21 Ağustos 2024 tarihinden itibaren "kayıp" olan Narin'den acı haberin gelmesi ile bir kez daha insanlığı, bu korkunç olay ile sorgulamış olduk. Duyarlı vatandaşların pür dikkat takip ettiği olaya hatırlarsanız yayın yasağı getirilmişti ancak bu insanları takip etmekten alıkoymadı, aksine olayın takip eden kitlesi de arttı. Sonucun başka şekilde olmasını öyle çok isterdim ki, ah güzel melek Narin, keşke bağrımıza basıp koruyabilseydik seni!

Bir diğer yandan 2 yıl önce Narin'in ablasının da şüpheli şekilde hayatını kaybetmesi ve ortalıkta dolaşan "anne ile amcanın ilişkisi" söylemleri akıllarda merak uyandırmaya devam ediyor. Henüz konu ile ilgili resmi açıklama yapılmadı ancak merdivenden düşerek hayatını kaybettiği iddia edilen Narin'in ablası ise kesinlikle takipçisi olacağımız ve aydınlatılması gereken bir başka konu.

Öylesine korkunç bir dönemden geçiyoruz ki... Bu son olsun demek de yetmiyor artık. Çocuklara karşı işlenen cinsel istismar suçları 8 yılda tam 2 katına çıkmış bulunmakta. Evet bu vahşet tablosu bizim toplumumuza ait. Adalet Bakanlığı Adli Sicil İstatistikleri veri alınarak hazırlanmış raporda bu korkunç artış belgelenmektedir. 

Artık çocuk sahibi olan ailelerin duygu dünyasını düşünmek bile istemiyorum, muhtemelen her saniye paranoya ile yaşamak bu olsa gerek. Ancak sizlerle pedagogların bazı tavsiyelerini paylaşmak isterim. Öncelikle çocukları korumak amaçlı korkuttuğumuz da bir gerçek. Agresif veya üstten bir tavırla herhangi bir istismar durumunda çocuğa ulaşmak oldukça güç. Bu yüzden çocuğunuzda radikal bir sessizlik, agresiflik gözlemlerseniz öncesinde güven alanı yaratmanız ve bu alanda onunla iletişime geçmeniz oldukça önemli. Biliyorum, konuşması bile tüyler ürpertici ancak hiçbir adımı yanlış atma lüksümüz yok. Güvende olduğunu, onu koruyacağınızı, size karşı dürüst olması gerektiğini çocuğa hissettirmeniz gerekmekte. Bu iletişim akran zorbalığı gibi konularda da çocuğunuzun size açılmasına yardımcı olacaktır, en korkunç senaryo ile düşünmemize gerek yok.

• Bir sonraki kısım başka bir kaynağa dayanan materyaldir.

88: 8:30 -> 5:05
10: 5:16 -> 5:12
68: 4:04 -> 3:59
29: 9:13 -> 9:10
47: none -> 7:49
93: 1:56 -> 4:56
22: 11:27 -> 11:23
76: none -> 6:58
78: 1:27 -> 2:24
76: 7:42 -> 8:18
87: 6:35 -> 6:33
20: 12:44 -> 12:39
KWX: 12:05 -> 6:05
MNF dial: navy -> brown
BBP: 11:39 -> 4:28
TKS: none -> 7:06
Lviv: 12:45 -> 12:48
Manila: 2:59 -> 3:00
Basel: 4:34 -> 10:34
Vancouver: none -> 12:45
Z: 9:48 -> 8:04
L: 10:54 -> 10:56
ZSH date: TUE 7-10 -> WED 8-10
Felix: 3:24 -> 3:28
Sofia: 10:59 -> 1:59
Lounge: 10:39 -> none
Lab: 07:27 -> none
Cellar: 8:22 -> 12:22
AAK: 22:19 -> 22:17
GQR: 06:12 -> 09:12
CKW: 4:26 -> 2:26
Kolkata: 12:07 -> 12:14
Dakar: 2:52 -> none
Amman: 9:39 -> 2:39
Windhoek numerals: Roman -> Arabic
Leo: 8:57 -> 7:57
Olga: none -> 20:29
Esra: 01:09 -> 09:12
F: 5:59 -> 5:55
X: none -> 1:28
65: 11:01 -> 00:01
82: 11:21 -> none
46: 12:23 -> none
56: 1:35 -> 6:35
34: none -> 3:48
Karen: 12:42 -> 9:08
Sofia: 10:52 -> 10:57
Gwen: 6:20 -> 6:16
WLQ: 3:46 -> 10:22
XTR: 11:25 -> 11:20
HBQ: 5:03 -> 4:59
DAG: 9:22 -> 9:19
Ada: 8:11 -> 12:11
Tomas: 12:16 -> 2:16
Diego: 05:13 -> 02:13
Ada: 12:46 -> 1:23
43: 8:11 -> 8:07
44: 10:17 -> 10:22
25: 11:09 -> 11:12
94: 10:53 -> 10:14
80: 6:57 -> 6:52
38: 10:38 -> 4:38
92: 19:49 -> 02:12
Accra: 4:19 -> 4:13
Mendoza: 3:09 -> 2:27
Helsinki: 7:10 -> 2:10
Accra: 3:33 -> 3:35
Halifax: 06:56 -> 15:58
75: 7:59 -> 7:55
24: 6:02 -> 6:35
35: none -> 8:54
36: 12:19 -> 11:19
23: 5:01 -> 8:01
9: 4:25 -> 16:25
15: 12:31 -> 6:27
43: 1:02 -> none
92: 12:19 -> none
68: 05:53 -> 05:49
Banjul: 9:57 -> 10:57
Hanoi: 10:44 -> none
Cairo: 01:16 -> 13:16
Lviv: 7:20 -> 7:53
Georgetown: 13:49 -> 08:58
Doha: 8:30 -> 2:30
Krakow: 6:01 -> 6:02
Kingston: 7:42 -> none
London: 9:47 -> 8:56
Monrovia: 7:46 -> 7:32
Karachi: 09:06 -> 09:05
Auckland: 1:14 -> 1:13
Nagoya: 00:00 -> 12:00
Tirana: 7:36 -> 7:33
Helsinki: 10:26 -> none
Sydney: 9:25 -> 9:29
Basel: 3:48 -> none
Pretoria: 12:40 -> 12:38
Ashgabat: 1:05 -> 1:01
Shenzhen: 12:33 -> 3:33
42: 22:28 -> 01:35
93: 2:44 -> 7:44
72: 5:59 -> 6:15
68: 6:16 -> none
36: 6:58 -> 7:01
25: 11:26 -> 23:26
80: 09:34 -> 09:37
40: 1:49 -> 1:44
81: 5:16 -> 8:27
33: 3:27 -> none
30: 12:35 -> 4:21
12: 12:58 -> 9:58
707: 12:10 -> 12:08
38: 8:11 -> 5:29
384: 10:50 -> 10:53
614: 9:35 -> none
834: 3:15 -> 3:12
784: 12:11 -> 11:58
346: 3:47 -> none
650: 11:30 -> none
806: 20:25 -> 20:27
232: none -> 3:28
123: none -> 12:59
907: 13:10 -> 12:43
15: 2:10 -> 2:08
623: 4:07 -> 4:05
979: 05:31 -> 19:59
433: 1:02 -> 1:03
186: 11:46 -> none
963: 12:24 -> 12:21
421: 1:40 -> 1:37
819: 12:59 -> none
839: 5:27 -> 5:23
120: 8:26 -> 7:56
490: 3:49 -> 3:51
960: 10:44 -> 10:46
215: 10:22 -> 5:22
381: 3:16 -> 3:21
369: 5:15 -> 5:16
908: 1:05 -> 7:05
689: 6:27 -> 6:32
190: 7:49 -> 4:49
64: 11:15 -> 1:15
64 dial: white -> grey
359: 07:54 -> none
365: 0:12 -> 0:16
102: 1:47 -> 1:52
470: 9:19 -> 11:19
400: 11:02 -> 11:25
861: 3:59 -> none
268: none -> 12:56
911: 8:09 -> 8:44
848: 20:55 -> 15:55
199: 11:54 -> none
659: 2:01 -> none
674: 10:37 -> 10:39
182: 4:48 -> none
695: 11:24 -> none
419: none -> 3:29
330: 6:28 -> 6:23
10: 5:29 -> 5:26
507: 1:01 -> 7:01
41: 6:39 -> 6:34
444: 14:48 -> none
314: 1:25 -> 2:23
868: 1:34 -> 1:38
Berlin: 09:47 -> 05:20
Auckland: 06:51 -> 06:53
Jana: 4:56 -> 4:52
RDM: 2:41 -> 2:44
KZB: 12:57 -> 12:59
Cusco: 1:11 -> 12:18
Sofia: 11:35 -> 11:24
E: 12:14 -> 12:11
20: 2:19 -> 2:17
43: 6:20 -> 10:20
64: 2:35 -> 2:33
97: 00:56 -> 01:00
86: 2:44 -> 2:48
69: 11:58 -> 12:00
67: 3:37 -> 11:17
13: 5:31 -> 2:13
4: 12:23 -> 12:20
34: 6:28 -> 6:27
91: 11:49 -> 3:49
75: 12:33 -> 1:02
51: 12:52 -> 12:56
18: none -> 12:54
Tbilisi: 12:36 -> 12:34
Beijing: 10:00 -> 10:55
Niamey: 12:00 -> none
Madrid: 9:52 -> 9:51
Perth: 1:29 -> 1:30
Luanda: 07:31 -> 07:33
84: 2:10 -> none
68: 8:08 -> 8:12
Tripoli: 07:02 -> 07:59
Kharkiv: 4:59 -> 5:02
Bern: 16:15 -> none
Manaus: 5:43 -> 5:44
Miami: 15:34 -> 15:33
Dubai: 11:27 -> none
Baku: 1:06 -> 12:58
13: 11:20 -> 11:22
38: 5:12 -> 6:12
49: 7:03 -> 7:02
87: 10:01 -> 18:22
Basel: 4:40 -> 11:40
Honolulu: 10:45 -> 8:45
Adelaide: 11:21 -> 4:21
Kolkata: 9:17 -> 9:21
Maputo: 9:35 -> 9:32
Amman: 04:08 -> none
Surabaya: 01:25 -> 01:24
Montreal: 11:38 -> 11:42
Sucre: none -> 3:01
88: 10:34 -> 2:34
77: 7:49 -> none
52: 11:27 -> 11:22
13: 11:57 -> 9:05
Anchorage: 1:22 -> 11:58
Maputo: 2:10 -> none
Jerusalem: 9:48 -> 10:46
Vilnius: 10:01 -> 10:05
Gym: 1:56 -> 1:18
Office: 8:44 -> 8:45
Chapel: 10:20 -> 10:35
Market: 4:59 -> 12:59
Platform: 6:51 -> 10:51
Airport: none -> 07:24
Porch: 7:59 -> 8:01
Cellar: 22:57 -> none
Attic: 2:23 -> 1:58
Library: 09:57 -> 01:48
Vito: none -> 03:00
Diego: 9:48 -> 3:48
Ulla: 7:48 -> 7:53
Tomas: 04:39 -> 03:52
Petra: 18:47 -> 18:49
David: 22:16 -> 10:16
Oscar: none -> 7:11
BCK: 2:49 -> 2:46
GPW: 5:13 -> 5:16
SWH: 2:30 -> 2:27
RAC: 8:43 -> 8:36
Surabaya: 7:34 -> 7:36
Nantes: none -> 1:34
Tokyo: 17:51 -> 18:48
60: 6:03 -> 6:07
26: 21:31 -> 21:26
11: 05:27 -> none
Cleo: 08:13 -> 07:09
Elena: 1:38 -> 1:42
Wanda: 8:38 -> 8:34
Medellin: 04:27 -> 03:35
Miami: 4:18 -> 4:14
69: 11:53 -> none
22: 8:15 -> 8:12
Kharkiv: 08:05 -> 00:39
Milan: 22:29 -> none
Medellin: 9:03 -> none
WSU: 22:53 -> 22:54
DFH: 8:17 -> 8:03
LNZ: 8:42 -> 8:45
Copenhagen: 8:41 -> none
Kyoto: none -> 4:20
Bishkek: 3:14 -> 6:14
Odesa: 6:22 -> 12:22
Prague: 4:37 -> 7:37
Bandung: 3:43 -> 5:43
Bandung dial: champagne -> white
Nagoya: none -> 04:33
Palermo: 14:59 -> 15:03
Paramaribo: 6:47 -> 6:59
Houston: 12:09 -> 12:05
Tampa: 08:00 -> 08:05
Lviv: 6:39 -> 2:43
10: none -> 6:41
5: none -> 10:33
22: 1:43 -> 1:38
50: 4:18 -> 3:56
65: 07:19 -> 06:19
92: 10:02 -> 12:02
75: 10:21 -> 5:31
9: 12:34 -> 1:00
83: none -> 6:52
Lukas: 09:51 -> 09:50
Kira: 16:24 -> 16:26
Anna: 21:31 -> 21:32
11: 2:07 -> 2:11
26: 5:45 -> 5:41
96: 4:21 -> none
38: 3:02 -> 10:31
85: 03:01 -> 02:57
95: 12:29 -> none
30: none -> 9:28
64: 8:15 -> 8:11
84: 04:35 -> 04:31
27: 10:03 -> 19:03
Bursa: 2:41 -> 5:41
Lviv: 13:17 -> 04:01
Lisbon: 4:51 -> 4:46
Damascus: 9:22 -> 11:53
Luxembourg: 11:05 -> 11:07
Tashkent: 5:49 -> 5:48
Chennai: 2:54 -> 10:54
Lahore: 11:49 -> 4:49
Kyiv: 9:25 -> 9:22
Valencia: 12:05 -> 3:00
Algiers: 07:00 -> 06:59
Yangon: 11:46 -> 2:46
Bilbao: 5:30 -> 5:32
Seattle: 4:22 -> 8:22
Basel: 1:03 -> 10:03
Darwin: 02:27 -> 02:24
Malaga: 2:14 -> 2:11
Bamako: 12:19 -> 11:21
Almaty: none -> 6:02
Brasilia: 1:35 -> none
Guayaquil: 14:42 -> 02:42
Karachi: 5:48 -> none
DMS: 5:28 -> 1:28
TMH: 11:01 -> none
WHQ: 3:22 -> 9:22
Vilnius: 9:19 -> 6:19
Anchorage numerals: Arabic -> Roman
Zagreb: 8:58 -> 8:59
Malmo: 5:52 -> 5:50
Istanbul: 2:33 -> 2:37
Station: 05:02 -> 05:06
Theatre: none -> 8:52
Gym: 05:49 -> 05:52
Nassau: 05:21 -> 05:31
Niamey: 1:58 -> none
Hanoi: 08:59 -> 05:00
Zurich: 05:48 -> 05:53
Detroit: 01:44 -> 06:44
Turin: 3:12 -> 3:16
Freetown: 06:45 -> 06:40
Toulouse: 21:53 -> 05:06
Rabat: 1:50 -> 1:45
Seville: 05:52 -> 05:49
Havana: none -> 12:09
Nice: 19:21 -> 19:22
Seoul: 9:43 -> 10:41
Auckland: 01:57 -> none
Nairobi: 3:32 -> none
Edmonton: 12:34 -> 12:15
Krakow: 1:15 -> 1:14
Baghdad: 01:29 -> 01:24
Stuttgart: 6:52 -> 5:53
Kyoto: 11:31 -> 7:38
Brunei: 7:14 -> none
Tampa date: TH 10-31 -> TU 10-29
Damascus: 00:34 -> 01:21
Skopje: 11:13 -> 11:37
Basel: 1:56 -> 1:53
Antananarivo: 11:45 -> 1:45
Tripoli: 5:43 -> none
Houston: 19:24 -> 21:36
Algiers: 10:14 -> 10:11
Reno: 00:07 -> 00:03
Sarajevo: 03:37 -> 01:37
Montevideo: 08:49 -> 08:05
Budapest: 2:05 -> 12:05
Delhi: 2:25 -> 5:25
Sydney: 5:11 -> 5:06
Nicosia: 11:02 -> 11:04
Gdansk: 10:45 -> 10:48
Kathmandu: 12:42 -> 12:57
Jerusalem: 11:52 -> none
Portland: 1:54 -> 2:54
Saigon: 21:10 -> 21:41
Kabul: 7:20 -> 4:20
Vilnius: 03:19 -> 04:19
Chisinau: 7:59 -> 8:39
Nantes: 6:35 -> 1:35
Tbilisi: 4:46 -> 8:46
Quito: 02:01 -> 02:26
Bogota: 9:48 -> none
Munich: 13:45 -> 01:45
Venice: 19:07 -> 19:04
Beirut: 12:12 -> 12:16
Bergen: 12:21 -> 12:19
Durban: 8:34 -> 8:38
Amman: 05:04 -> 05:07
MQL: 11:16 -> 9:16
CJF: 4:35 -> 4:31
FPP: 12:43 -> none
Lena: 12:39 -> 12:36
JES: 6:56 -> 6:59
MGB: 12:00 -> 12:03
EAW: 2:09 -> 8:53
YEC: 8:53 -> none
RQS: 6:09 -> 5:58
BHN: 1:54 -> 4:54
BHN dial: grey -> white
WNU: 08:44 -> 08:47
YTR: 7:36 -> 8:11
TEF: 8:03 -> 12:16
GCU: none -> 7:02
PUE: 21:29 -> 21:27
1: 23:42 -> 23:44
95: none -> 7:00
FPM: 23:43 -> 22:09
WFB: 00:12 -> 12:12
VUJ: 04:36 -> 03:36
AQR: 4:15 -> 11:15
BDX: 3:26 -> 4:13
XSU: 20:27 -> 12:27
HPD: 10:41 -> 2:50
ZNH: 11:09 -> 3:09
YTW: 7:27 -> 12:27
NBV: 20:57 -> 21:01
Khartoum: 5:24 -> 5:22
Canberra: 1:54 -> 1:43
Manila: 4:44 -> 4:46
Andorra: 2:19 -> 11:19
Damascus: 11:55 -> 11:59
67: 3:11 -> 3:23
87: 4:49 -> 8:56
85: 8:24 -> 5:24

Bunun haricinde çocukla fiziksel temasa geçen (kucağa alma, oynama, öpme) herkese karşı aile fertleri oldukça dikkatli davranmalıdır. Çocuğun annesi dışında kimse genital bölgelerine dokunmamalıdır. Bunlar bireysel ve aile düzeyindeki tedbirler. Bu olayların kökünü kurutmak ise devletin vazifesidir. Suçluların en ağır şekilde yargılanmasını dört gözle bekliyor olacağız. İstismara karşı alınan tedbirler arttırılmalıdır, gerekirse her yere kamera takılsın. Kamuoyundaki tepkiyi ben size söyleyeyim: Herkes korku içerisinde. Çocuklarını sokağa bile göndermeye korkan anne babaların ülkesi oldu Türkiye. Artık gerçekçi tedbirler alınmalıdır. 

Narin'ler daha fazla olmasın diye herkesin, başta hukuk ve güvenlik sisteminin seferber olması şarttır.